Exercise instructions: I would like every line of the records below that contains the word "Analisi" copied.

Input material:
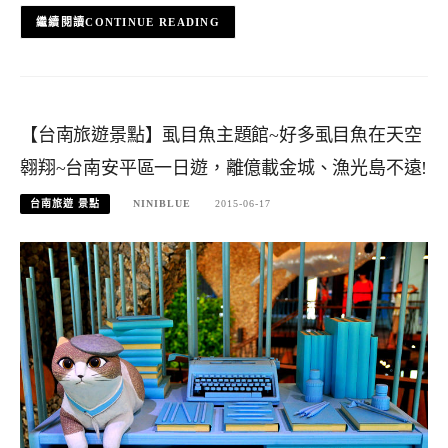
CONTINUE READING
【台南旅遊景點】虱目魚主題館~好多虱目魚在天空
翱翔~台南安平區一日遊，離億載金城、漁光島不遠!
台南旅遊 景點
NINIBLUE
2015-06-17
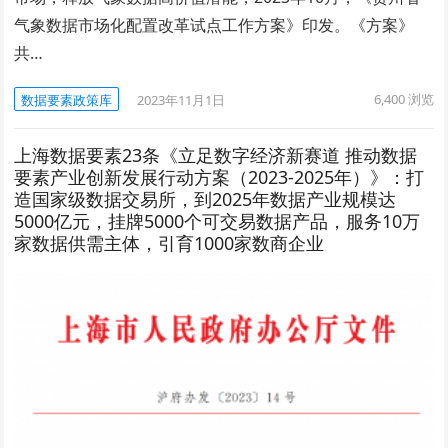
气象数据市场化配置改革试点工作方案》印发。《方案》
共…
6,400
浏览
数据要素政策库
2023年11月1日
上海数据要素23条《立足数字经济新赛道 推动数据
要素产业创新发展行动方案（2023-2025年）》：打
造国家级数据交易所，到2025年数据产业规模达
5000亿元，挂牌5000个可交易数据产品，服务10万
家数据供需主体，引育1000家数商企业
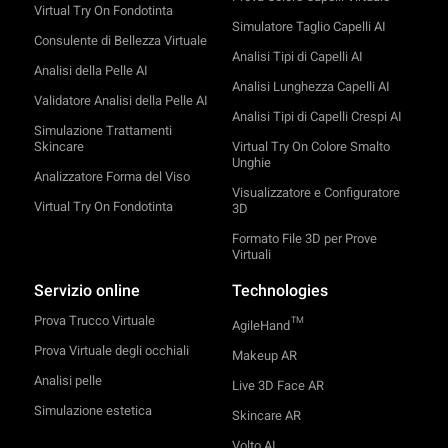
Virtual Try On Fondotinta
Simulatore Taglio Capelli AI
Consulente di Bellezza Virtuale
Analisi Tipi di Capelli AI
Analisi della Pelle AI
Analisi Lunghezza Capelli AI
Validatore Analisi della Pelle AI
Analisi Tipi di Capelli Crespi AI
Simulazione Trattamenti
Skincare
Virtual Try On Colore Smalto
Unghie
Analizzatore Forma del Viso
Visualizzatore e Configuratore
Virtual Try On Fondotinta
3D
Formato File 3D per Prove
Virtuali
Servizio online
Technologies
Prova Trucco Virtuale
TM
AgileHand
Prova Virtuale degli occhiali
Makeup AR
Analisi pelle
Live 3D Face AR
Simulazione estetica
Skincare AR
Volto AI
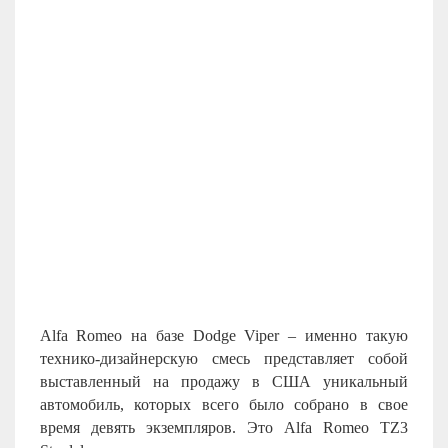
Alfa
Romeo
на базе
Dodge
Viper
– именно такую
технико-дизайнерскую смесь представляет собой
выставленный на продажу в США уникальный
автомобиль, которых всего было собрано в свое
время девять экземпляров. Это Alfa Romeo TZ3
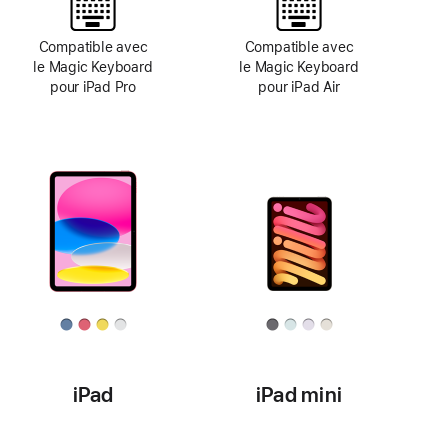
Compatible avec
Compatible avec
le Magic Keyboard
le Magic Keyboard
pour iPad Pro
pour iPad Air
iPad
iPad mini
...
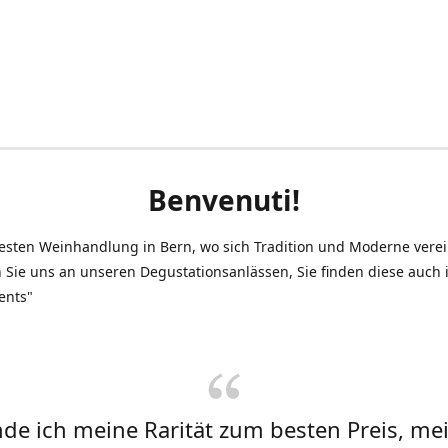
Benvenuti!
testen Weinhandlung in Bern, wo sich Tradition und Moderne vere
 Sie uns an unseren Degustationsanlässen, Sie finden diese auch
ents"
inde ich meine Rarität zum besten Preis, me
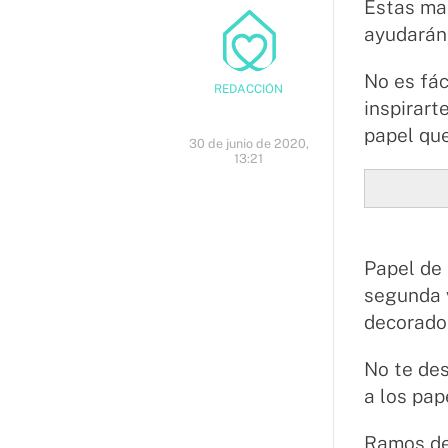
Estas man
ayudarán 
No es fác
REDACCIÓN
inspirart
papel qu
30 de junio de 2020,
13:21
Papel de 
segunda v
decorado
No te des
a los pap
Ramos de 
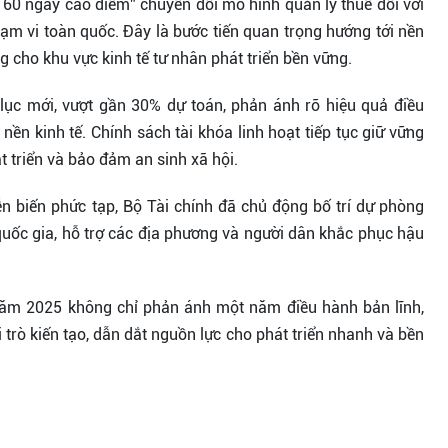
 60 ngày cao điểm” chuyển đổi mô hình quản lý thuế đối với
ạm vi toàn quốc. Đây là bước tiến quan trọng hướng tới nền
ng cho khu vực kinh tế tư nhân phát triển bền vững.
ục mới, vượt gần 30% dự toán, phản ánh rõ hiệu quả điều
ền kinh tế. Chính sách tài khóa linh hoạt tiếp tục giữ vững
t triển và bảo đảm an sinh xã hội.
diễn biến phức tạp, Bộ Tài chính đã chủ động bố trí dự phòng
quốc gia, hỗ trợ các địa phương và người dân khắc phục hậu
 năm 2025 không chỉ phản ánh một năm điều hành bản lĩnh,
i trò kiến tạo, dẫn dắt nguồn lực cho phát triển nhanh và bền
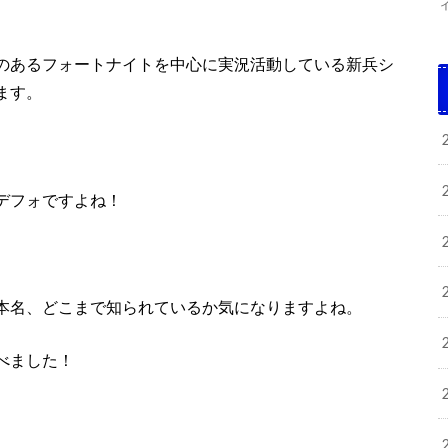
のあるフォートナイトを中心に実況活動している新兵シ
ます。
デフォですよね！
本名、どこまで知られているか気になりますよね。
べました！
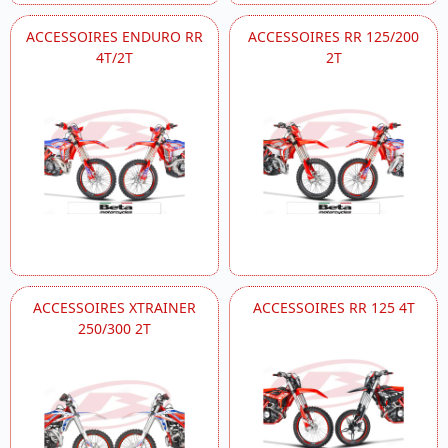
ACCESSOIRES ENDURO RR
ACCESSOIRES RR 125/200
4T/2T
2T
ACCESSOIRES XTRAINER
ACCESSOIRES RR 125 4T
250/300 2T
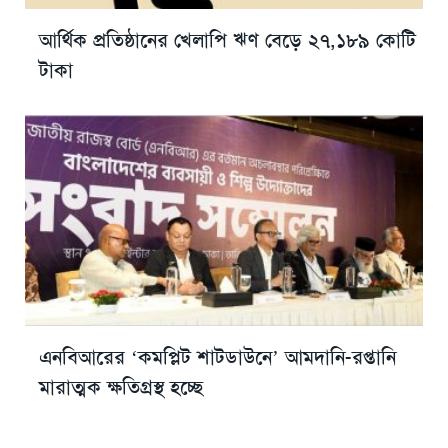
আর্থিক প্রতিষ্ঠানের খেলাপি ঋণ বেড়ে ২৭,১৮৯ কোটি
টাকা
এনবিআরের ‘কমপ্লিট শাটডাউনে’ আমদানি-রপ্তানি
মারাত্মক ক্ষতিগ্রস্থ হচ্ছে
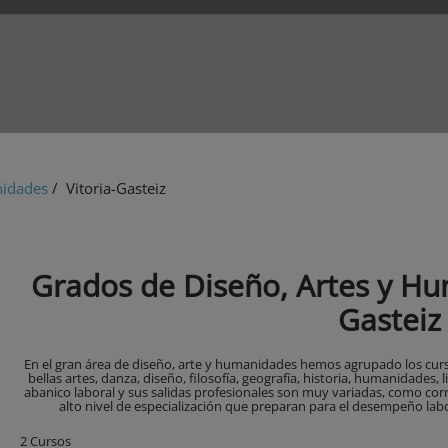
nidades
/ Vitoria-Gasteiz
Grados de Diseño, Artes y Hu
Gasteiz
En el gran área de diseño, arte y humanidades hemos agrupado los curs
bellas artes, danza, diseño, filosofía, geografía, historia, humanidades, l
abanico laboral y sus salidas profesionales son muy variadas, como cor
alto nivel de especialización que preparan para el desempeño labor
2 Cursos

Output of the exercise:
Analisi Tipi di Capelli AI
Analisi della Pelle AI
Analisi Lunghezza Capelli AI
Validatore Analisi della Pelle AI
Analisi Tipi di Capelli Crespi AI
Analisi pelle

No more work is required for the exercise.